The Binary Search Tree is a data structure that is used for performing lookups. The strength of a BST (Binary search tree) is that when performing a lookup via comparisons, it allows you to drop half the values in the data structure every time you make a comparison. WHen doing this over large data sets this can potentially save a lot of time and searching. The complexity of the BST would be O(log n), where over time as the data set grows, the search timed does so miniscule. Compare this to a linear search algorithm, where we would start at the beginning of the data structure, and iterate over it until we found the value desired. As the data set grows so does the amount of time it takes to go throw that set.

If you aren’t familiar with linked lists, than you should go over that first, because a BST is like a link list on caffeine! When creating a node of a BST, generally, the node will have these properties, a value, a left pointer, and a right pointer. So instead of a next for linked lists, we can traverse the tree by going left or right. Each path that you take is a branch.

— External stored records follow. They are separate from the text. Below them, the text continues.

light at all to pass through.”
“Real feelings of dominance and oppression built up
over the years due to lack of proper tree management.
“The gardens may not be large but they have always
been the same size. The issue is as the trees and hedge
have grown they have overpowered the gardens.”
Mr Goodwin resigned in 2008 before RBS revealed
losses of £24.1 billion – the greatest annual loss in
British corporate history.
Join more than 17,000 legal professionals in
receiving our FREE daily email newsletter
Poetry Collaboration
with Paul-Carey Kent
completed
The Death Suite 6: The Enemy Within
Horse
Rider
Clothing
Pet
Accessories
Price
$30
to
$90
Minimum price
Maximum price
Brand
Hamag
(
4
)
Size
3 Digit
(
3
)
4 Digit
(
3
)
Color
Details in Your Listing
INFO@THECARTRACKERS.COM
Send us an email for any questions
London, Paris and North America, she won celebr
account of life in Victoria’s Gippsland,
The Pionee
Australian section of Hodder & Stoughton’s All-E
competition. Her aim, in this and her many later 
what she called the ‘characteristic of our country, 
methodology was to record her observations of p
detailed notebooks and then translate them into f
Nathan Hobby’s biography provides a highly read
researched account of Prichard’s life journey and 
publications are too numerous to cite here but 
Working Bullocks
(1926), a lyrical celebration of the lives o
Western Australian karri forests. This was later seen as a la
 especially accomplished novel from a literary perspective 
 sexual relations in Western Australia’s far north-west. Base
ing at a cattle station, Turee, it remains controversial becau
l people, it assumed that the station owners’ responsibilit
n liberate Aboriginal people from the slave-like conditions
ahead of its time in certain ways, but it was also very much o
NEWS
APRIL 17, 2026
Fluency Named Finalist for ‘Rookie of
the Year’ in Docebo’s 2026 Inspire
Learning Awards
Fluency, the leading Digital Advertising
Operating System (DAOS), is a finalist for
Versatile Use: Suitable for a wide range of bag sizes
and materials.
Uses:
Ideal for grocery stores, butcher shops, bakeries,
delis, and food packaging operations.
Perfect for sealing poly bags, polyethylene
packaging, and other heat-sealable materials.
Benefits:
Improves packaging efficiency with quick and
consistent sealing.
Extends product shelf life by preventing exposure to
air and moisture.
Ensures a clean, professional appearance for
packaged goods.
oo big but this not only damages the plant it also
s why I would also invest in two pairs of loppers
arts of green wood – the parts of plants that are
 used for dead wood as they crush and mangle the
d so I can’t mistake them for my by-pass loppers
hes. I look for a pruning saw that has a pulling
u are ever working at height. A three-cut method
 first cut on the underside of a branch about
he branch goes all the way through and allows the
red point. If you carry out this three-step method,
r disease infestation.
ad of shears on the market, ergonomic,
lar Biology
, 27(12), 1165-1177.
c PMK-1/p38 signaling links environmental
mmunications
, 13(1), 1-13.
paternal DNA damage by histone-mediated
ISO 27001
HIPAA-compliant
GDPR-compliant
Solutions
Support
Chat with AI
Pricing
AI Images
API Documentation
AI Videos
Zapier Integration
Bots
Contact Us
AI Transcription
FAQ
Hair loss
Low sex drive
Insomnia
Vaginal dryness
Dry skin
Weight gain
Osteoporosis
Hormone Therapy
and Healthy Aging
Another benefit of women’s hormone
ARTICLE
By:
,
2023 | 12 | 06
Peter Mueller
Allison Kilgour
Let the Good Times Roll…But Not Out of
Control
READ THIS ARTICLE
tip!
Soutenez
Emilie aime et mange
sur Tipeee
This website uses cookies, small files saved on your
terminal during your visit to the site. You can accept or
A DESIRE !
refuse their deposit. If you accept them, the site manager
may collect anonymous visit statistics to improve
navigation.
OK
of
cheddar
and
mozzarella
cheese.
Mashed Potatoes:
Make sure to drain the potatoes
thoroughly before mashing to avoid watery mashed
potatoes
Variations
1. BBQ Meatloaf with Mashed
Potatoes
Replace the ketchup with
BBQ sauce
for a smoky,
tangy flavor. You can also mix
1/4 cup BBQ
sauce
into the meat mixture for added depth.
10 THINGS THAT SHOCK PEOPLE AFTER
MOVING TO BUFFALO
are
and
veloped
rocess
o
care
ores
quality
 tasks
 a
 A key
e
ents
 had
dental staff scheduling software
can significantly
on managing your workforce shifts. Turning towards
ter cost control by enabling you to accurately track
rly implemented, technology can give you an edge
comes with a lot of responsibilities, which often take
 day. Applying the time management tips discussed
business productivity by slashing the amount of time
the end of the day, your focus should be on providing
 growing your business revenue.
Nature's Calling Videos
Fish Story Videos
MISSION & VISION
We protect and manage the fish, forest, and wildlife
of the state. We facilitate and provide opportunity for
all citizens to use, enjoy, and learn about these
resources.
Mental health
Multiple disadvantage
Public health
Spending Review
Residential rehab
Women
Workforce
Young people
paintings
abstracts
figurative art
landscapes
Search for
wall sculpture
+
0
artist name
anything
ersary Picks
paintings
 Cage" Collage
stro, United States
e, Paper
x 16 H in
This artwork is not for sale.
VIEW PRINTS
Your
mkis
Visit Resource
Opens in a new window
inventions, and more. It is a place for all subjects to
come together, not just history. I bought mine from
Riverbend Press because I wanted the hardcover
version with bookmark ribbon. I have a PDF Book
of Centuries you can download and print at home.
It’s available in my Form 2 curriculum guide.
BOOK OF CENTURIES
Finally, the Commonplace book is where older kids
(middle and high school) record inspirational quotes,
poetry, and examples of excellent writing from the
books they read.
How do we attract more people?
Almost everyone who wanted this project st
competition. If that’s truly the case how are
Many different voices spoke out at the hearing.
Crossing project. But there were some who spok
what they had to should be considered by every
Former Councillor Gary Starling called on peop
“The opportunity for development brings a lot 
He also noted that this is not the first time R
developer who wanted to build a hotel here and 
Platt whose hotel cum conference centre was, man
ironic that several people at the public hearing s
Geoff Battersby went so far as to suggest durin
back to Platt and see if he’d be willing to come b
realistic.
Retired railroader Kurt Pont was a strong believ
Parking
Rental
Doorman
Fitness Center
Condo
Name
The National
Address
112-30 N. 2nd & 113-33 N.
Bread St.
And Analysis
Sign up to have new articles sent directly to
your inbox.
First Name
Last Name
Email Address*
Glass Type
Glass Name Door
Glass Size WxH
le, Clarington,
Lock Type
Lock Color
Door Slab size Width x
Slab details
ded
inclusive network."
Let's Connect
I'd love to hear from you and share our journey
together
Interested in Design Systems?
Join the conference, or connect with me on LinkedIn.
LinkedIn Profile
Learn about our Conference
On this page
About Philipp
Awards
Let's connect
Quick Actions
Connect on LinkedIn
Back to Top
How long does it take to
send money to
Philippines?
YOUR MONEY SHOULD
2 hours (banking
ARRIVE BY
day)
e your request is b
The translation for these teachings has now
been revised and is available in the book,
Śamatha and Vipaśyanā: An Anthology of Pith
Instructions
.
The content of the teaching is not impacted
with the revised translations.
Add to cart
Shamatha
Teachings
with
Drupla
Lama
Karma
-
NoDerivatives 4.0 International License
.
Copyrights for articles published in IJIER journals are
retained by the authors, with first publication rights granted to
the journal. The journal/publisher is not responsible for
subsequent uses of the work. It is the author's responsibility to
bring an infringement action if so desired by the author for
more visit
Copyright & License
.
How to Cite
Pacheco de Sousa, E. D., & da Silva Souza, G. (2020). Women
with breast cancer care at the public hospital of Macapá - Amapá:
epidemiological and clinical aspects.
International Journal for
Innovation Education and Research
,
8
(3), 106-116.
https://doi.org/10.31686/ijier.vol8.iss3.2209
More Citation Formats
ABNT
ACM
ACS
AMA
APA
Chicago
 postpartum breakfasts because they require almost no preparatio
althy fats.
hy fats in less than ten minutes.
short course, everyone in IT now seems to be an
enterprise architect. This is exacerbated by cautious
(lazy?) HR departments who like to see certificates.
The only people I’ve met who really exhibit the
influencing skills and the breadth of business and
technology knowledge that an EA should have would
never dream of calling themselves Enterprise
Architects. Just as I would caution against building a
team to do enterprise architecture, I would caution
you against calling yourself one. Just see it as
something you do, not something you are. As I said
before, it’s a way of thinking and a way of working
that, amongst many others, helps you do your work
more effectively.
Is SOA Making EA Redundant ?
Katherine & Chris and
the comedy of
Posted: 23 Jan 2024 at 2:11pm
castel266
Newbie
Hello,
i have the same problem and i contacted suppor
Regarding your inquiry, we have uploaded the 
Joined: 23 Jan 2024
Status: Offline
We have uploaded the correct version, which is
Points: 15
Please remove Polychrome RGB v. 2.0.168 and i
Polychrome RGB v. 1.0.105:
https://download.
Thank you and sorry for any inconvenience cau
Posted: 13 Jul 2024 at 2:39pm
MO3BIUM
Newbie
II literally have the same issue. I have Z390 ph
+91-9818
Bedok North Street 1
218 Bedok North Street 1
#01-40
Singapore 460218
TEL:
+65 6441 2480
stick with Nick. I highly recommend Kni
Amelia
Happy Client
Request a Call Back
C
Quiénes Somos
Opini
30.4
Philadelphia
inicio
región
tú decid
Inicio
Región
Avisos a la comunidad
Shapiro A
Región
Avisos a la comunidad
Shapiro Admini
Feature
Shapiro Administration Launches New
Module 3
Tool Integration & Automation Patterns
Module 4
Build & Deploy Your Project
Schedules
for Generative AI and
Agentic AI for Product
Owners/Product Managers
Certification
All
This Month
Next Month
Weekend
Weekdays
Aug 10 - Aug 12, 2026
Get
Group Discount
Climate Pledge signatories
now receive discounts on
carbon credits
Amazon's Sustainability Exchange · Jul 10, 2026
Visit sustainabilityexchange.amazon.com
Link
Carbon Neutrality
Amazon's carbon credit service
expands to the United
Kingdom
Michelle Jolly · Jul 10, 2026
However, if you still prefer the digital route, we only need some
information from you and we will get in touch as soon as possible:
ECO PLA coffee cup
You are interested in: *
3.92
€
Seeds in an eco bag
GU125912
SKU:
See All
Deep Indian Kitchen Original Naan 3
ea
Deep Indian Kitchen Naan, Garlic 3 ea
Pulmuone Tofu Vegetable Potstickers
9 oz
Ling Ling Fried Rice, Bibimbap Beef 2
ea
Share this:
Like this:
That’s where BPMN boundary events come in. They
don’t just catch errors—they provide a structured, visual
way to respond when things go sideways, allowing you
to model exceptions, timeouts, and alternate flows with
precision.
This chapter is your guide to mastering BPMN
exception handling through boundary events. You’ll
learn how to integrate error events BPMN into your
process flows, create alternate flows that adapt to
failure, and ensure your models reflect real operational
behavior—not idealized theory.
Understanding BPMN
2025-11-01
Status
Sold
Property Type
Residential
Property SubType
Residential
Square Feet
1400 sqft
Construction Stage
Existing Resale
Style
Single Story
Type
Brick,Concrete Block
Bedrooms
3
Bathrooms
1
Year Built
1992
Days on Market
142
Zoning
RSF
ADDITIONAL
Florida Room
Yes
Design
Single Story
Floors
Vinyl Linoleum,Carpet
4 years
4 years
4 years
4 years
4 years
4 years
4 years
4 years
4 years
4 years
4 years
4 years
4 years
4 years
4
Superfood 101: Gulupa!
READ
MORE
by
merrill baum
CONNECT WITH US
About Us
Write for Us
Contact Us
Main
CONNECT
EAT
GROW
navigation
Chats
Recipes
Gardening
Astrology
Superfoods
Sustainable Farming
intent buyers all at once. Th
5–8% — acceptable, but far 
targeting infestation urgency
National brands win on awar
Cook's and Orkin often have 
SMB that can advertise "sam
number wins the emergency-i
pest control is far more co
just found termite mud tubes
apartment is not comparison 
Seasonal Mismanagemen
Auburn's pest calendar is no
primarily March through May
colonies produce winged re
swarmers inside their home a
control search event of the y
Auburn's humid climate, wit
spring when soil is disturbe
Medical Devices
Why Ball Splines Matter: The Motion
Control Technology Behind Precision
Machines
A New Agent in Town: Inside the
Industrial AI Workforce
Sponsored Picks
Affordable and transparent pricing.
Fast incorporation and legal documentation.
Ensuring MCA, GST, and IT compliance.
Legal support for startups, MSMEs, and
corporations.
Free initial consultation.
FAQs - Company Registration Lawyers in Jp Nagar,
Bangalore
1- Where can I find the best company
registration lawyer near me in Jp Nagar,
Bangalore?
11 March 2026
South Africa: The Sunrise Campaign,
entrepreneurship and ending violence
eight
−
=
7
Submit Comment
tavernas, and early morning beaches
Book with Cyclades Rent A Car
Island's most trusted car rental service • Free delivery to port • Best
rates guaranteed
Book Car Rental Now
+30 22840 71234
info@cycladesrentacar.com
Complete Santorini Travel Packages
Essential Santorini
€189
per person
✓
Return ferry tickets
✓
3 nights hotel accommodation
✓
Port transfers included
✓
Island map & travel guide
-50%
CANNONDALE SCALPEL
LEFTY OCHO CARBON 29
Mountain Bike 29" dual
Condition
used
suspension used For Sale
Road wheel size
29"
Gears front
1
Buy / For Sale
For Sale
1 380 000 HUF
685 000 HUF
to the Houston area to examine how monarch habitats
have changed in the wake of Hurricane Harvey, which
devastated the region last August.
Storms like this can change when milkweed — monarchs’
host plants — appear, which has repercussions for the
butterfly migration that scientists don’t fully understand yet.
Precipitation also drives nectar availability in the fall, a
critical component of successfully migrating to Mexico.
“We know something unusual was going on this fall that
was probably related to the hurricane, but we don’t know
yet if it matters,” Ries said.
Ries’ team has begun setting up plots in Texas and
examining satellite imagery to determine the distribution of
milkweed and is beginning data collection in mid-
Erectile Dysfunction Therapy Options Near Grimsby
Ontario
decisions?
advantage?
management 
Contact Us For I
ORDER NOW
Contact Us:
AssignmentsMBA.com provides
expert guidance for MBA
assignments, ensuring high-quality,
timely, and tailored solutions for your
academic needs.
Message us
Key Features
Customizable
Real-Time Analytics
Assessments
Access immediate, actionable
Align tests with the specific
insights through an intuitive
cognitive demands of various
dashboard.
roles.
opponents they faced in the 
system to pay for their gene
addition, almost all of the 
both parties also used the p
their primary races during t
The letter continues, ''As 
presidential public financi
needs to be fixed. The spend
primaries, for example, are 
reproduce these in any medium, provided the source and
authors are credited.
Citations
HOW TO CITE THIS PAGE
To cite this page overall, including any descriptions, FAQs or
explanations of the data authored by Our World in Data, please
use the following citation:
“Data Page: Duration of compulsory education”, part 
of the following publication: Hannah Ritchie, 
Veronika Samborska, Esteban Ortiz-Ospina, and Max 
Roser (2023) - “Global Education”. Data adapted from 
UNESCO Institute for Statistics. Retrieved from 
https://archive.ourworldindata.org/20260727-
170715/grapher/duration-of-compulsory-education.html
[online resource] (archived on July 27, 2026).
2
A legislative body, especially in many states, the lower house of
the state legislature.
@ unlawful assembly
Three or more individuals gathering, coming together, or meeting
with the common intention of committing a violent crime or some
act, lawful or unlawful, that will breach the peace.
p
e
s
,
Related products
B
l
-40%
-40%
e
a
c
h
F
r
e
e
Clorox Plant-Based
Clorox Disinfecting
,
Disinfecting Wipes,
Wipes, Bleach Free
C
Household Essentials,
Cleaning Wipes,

The best way to wrap your head around why the binary search tree is the classic phone book example. Let’s say you were looking for Larry King. There is a bookmark for the middle of the phone book. You open it and it has the name Might Mouse. Ok, so King must be to the left of mouse. Anything after Mouse, we can ignore. Now we estimate the middle of A-M which would be around the letter G, so we see that there is a bookmark at G, and we find Garry Golden. Hmm, King would be after Golden, so now we ignore A-G. So from G-M we go to the middle and see a bookmark at J. We turn to J and find Michael Jordan. Hmm, K comes after J so now we look between J-M, and we end up between K and L. Ok so the name we have is John Kzrinsky. Ah, ok it must be to the left. We found Larry King! And that is how a BST would operate.